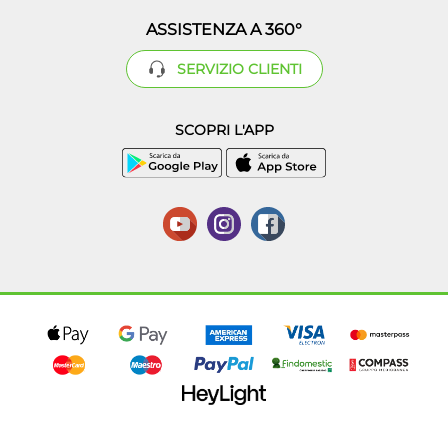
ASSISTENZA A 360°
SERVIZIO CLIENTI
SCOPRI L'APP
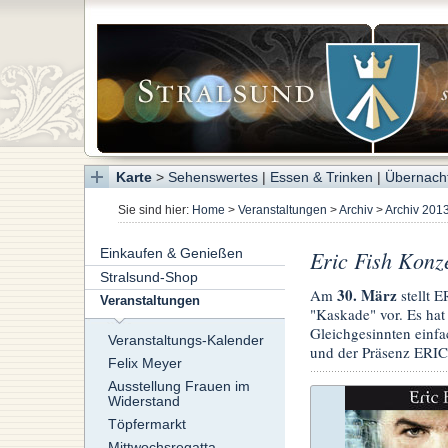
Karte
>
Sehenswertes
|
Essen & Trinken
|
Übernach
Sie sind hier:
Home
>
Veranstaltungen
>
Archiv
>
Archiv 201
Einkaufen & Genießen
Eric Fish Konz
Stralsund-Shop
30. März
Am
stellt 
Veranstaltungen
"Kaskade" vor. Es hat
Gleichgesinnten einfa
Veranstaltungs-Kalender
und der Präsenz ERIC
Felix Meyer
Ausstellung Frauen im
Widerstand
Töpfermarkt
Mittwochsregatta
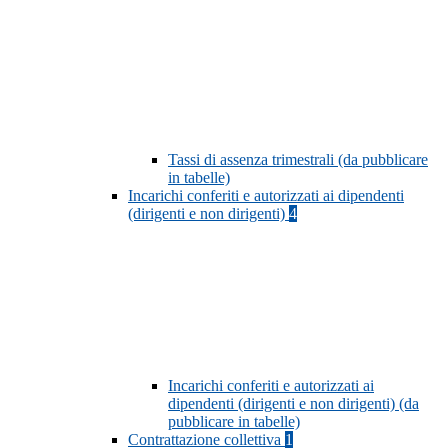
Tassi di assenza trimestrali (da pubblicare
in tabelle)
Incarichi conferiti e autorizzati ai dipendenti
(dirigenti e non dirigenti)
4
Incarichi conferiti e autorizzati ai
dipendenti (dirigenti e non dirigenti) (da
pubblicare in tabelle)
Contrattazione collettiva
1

━━━━━━━━━━━━━━━━

TASK STATEMENT => All the records need to be printed again exactly as written, though without their pictures.

THE ANSWER =>
ASSISTENZA A 360°
SERVIZIO CLIENTI
SCOPRI L'APP
Karte
>
Sehenswertes
|
Essen & Trinken
|
Übernach
Sie sind hier:
Home
>
Veranstaltungen
>
Archiv
>
Archiv 201
Einkaufen & Genießen
Eric Fish Konz
Stralsund-Shop
30. März
Am
stellt 
Veranstaltungen
"Kaskade" vor. Es hat
Gleichgesinnten einfa
Veranstaltungs-Kalender
und der Präsenz ERIC
Felix Meyer
Ausstellung Frauen im
Widerstand
Töpfermarkt
Mittwochsregatta
Tassi di assenza trimestrali (da pubblicare
in tabelle)
Incarichi conferiti e autorizzati ai dipendenti
(dirigenti e non dirigenti)
4
Incarichi conferiti e autorizzati ai
dipendenti (dirigenti e non dirigenti) (da
pubblicare in tabelle)
Contrattazione collettiva
1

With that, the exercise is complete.